CWT-Net: Super-resolution of Histopathology Images Using a Cross-scale Wavelet-based Transformer
Feiyang Jia, Zhineng Chen, Ziying Song, Lin Liu, Caiyan Jia
TL;DR
CWT-Net tackles the challenge of preserving multi-scale structural information in histopathology image super-resolution by coupling a dedicated SR branch with a Wavelet Transform branch that extracts cross-scale high-frequency features. A Transformer module enables cross-scale fusion, guided by a Wavelet Reconstruction (WR) block so WT information can be leveraged during training and testing, and a new MLCamSR dataset provides cross-scale, undegraded information for robust learning. Empirical results show state-of-the-art PSNR/SSIM gains and qualitative improvements in high-frequency detail, with demonstrated benefits to downstream diagnostic classification. This framework offers a practical path for pathology image enhancement and potential pre-training priors for related medical imaging tasks.
Abstract
Super-resolution (SR) aims to enhance the quality of low-resolution images and has been widely applied in medical imaging. We found that the design principles of most existing methods are influenced by SR tasks based on real-world images and do not take into account the significance of the multi-level structure in pathological images, even if they can achieve respectable objective metric evaluations. In this work, we delve into two super-resolution working paradigms and propose a novel network called CWT-Net, which leverages cross-scale image wavelet transform and Transformer architecture.
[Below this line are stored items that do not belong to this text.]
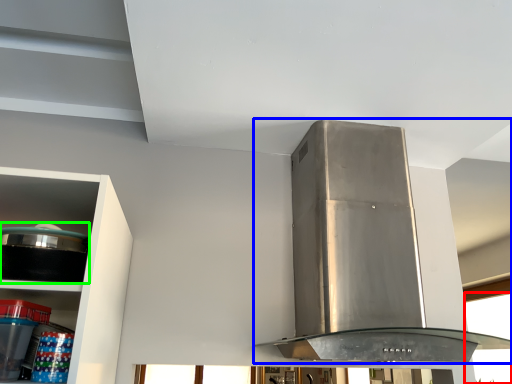 Question: Based on their relative distances, which object is farther from window (highlighted by a red box)? Choose from home appliance (highlighted by a blue box) and appliance (highlighted by a green box).

Choices:
 (A) home appliance
 (B) appliance

Answer: (B) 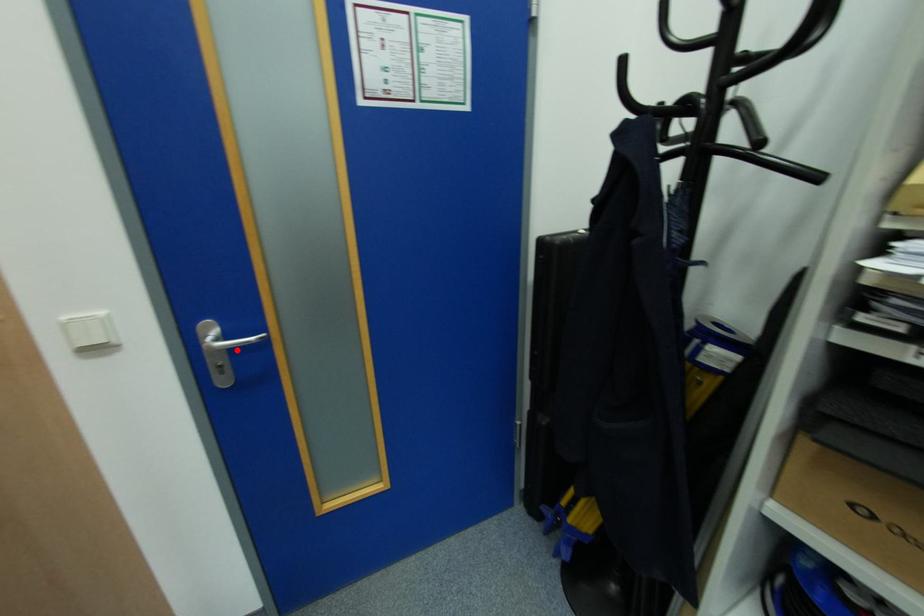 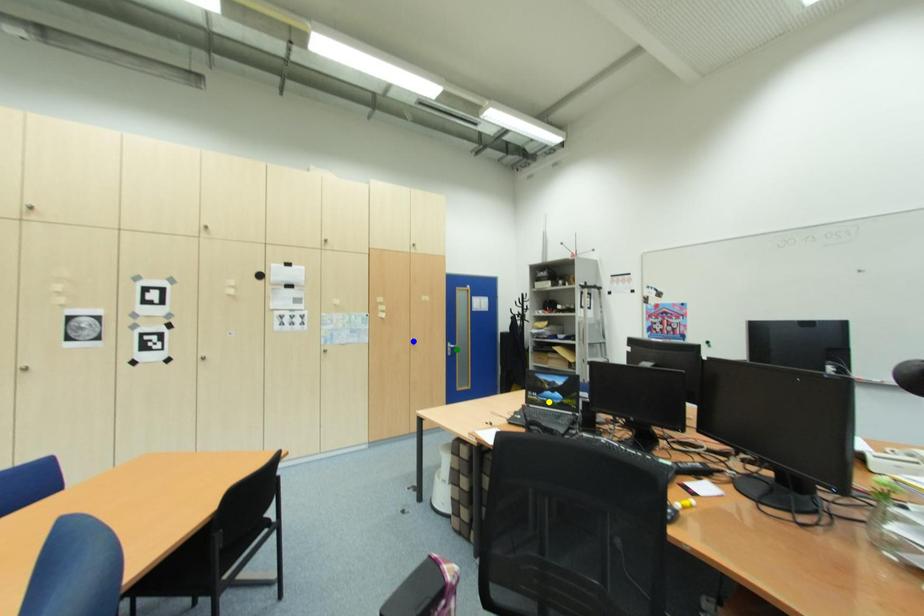 Question: I am providing you with two images of the same scene from different viewpoints. A red point is marked on the first image. You are given multiple points on the second image. Which point in image 2 is actually the same real-world point as the red point in image 1?

Choices:
 (A) green point
 (B) yellow point
 (C) blue point

Answer: (A) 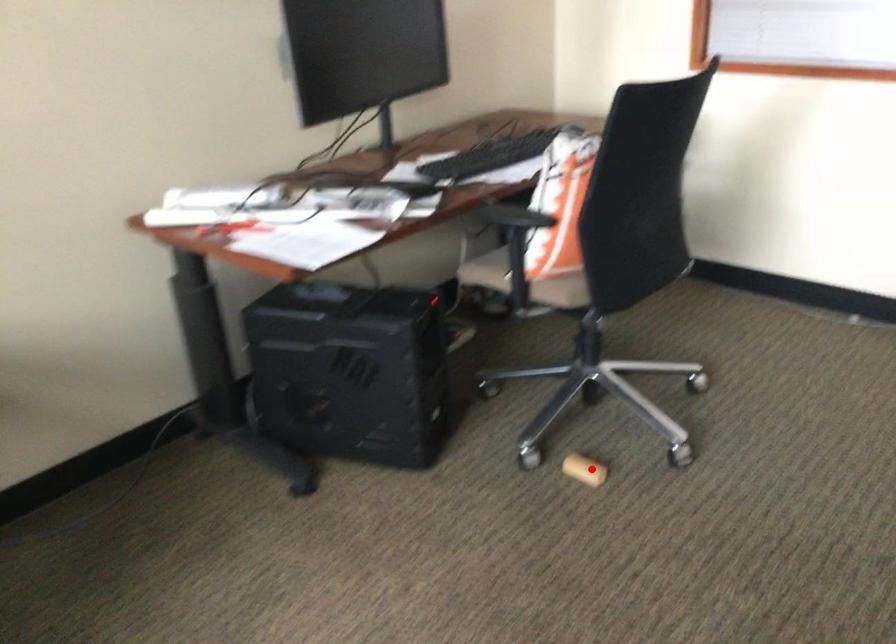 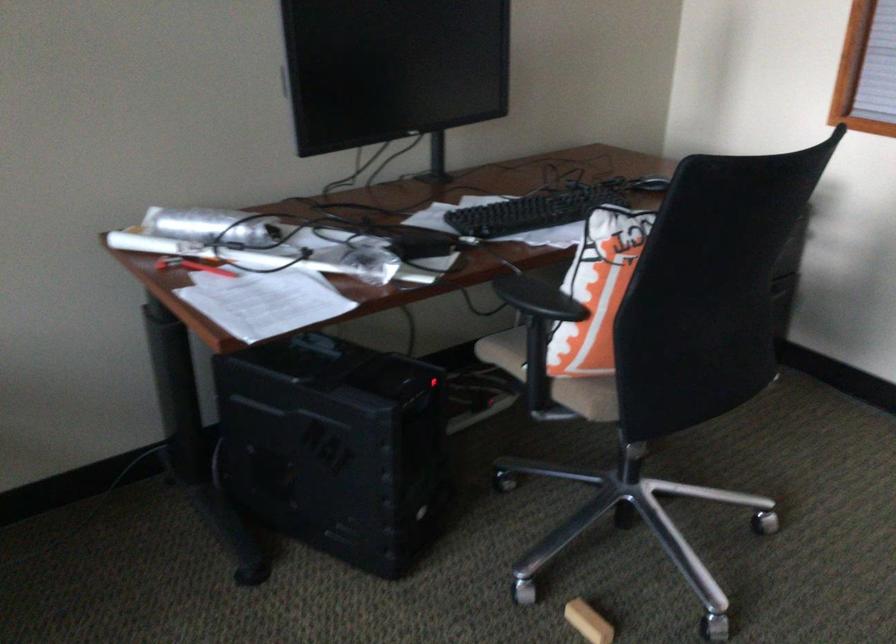 Question: I am providing you with two images of the same scene from different viewpoints. A red point is marked on the first image. Can you still see the location of the red point in image 2?

Choices:
 (A) Yes
 (B) No

Answer: (A)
Our network consists of two branches: one dedicated to learning super-resolution and the other to high-frequency wavelet features. To generate high-resolution histopathology images, the Transformer module shares and fuses features from both branches at various stages. Notably, we have designed a specialized wavelet reconstruction module to effectively enhance the wavelet domain features and enable the network to operate in different modes, allowing for the introduction of additional relevant information from cross-scale images. Our experimental results demonstrate that our model significantly outperforms state-of-the-art methods in both performance and visualization evaluations and can substantially boost the accuracy of image diagnostic networks.